Shrimp Scampi Skillet


A delectable dish in less than 15 minutes! Ever wonder what to do with your shrimp? Well this is the perfect healthy skillet to jazz up that protein and get in some healthy fats at the same time!









Serving Size: 4 oz. shrimp
  • Protein - 25 g
  • Carbs - 7 g
  • Fat - 12 g


  • 1 lb wild-caught shrimp (cooked, peeled and de-veined)
  • 2 tbsp coconut oil
  • 4 tbsp minced garlic
  • 1 cup green onion, chopped
  • juice of 1 lemon
  • 1/2 cup sun-dried tomatoes (oil free), diced
  • 2 tbsp extra virgin olive oil
  • 2 tbsp fresh parsley, chopped
  • himalayan or sea salt and pepper to taste

Cooking Utensils

  • large non-stick skillet or cast iron
  • colander


  1. Rinse shrimp and remove tails if still on, set aside.
  2. Heat coconut oil in large skillet over medium heat. Cook garlic 1 or 2 minutes or until softened but not browned.
  3. Add the shrimp, green onions and lemon juice; cook until shrimp are pink and firm, about 1 to 2 minutes on each side. Careful not to overcook.
  4. Add chopped parsley and salt and pepper before serving. Garnish with lemon slices and parsley sprigs if desired.

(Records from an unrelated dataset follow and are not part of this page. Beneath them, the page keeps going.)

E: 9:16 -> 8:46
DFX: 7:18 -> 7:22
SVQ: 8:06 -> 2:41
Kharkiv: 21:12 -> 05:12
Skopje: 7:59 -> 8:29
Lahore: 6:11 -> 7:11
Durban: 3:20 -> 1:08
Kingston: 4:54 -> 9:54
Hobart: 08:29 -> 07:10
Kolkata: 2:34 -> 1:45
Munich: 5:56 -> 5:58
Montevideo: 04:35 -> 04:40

Rest Day: eat the shrimp scampi solo OR on a bed of spinach, arugula or roasted vegetables
Training Day: serve over spaghetti squash or cauliflower rice

Additional Information

Approximately 235 calories

(~1 palm protein & 2 thumbs fat)

Calories may vary depending on brands of ingredients or any substitutions.